Split occurrence records into spatial and temporal blocks for model fitting.
Split occurrence records into spatial and temporal blocks for model fitting.
Splits occurrence records into spatial and temporal sampling units and groups sampling units into multiple blocks that have similar mean and range of environmental explanatory variables and sample size.
occ.data: a data frame, with columns for occurrence record co-ordinates and dates with column names as follows; record longitude as "x", latitude as "y", year as "year", month as "month", and day as "day", and associated explanatory variable data.
vars.to.block.by: a character string or vector, the explanatory variable column names to group sampling units based upon.
spatial.layer: optional; a SpatRaster object, a categorical spatial layer for sample unit splitting.
spatial.split.degrees: a numeric value, the grid cell resolution in degrees to split spatial.layer by. Required if spatial.layer given.
temporal.block: optional; a character string or vector, the time step for sampling unit splitting. Any combination of day, month, year or quarter. See details.
n.blocks: optional; a numeric value of two or more, the number of blocks to group occurrence records into. Default; 10.
iterations: optional; a numeric value, the number of random block groupings to trial before selecting the optimal grouping. Default; 5000.
Returns
Returns occurrence data frame with column "BLOCK.CATS", assigning each record to a spatiotemporal block.
Blocking for autocorrelation
Blocking is an established method to account for spatial autocorrelation in SDMs. Following Bagchi et al., (2013), the blocking method involves splitting occurrence data into sampling units based upon non-contiguous ecoregions, which are then grouped into spatially disaggregated blocks of approximately equal sample size, within which the mean and range of explanatory variable data are similar. When species distribution model fitting, blocks are left out in-turn in a jack-knife approach for model training and testing.
We adapt this approach to account for temporal autocorrelation by enabling users to split records into sampling units based upon spatial and temporal characteristic before blocking occurs.
Spatial splitting
If the spatial.layer has categories that take up large contiguous areas, spatiotemp_block() will split categories into smaller units using grid cells at specified resolution (spatial.split.degrees).
Temporal splitting
If temporal.block is given, then occurrence records with unique values for the given level are considered unique sampling unit. For instance, if temporal.block = year, then records from the same year are considered a sampling unit to be grouped into blocks.
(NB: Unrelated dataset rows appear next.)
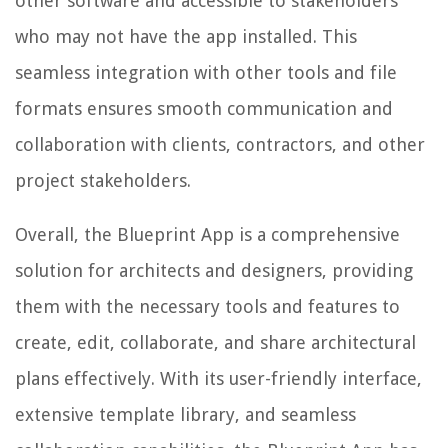
other software and accessible to stakeholders
who may not have the app installed. This
seamless integration with other tools and file
formats ensures smooth communication and
collaboration with clients, contractors, and other
project stakeholders.
Overall, the Blueprint App is a comprehensive
solution for architects and designers, providing
them with the necessary tools and features to
create, edit, collaborate, and share architectural
plans effectively. With its user-friendly interface,
extensive template library, and seamless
Note: If spatial splitting is also used, then spatial characteristics may split these further into separate sampling units.
The temporal.block option quarter splits occurrence records into sampling units based on which quarter of the year the record month belongs to: (1) January-March, (2) April-June, (3) July-September and (4) October-December. This could be employed if seasonal biases in occurrence record collection are driving autocorrelation.
Block generation
Once split into sampling units based upon temporal and spatial characteristics, these units are then assigned into given number of blocks (n.blocks), so that the mean and range of explanatory variables (vars.to.block.by) and total sample size are similar across each. The number of iterations specifies how many random shuffles are used to optimise block equalisation.
Bagchi, R., Crosby, M., Huntley, B., Hole, D. G., Butchart, S. H. M., Collingham, Y., Kalra, M., Rajkumar, J., Rahmani, A. & Pandey, M. 2013. Evaluating the effectiveness of conservation site networks under climate change: accounting for uncertainty. Global Change Biology, 19, 1236-1248.